Trump has displayed a continued willingness to pressure and contradict President Barack Obama
Trump's statements on Thursday were astonishing, even by his standards
President-elect Donald Trump long ago earned a reputation for being unpredictable in his statements, but he outdid himself on Thursday.
In the span of just a few hours, Trump shook international relations by undercutting the Obama administration over a UN resolution on Israeli settlements, indicated he would ramp up nuclear competition with Russia and then jolted a major defense contractor – and its shareholders – by suggesting he would ask Boeing to replace a fighter jet being made by Lockheed Martin.
Here’s a look at his day:
THE TIME: 11:37 a.m. ET
WHAT HAPPENED: Trump pressures the Obama administration to veto a UN Security Council resolution condemning settlement activity, an unprecedented move by a President-elect who has not yet moved into the White House.
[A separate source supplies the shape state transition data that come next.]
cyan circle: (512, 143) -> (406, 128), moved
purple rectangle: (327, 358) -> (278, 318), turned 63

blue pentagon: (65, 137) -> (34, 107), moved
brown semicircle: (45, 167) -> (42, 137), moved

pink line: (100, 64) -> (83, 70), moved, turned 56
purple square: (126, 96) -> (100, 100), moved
“The resolution being considered at the United Nations Security Council regarding Israel should be vetoed,” Trump tweets, linking to a statement.
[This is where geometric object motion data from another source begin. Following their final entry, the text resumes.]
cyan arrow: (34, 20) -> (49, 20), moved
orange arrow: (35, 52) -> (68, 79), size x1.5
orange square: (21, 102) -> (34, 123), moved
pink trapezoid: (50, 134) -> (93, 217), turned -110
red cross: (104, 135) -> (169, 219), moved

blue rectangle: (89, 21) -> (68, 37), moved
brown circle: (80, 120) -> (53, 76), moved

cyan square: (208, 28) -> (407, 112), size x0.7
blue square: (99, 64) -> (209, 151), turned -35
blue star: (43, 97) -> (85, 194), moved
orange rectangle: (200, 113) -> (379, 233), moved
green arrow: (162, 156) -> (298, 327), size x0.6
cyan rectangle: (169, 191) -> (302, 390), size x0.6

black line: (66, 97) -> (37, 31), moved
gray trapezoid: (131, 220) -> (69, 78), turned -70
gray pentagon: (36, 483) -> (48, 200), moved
Egypt delayed the potential vote at the Security Council, putting off a potential standoff between the US and Israel. An Israeli official later tells CNN his country reached out to Trump for help in pressuring the Obama administration.
WHAT FOLLOWED: On sensitive issues of diplomacy and national security, Trump has displayed a continued willingness to pressure and contradict President Barack Obama, eschewing a “one president at a time” policy that Obama insists must govern the peaceful transition of power.
THE TIME: 11:50 a.m. ET
WHAT HAPPENED: Trump threatens a nuclear arms race.
“The United States must greatly strengthen and expand its nuclear capability until such time as the world comes to its senses regarding nukes,” Trump tweets.
Hours earlier in Moscow, Russian President Vladimir Putin said in a defense speech in Moscow that Russia needs to “enhance the combat capability of strategic nuclear forces, primarily by strengthening missile complexes that will be guaranteed to penetrate existing and future missile defense systems.”
WHAT FOLLOWED: The exchange appeared to raise the prospect of a new arms race between the US and Russia, which between them boast more than 14,000 nuclear warheads, the still deadly legacy of their four-decades long Cold War standoff.
Boeing vs. Lockheed Martin
THE TIME: 5:26 p.m. ET
WHAT HAPPENED: Trump cost millions in market value to Lockheed Martin and caused thousands of people to now worry they may lose their jobs after tweeting that the Pentagon’s costly new F-35 Joint Strike Fighter could be replaced with a modified version of a less expensive plane, the F/A-18 Super Hornet.
The F-35 is made by Lockheed Martin, while the Super Hornet is made by aerospace rival Boeing.
“Based on the tremendous cost and cost overruns of the Lockheed Martin F-35, I have asked Boeing to price-out a comparable F-18 Super Hornet!,” Trump tweets.
WHAT FOLLOWED: Lockheed Martin’s stock dipped about 2% in aftermarket trading.
For Lockheed, the F-35 is its industrial future. Trump’s tweet has threatened to upend Lockheed’s plans just as his tweets aimed at China has rattled Boeing, which is counting on selling jets to Chinese airlines.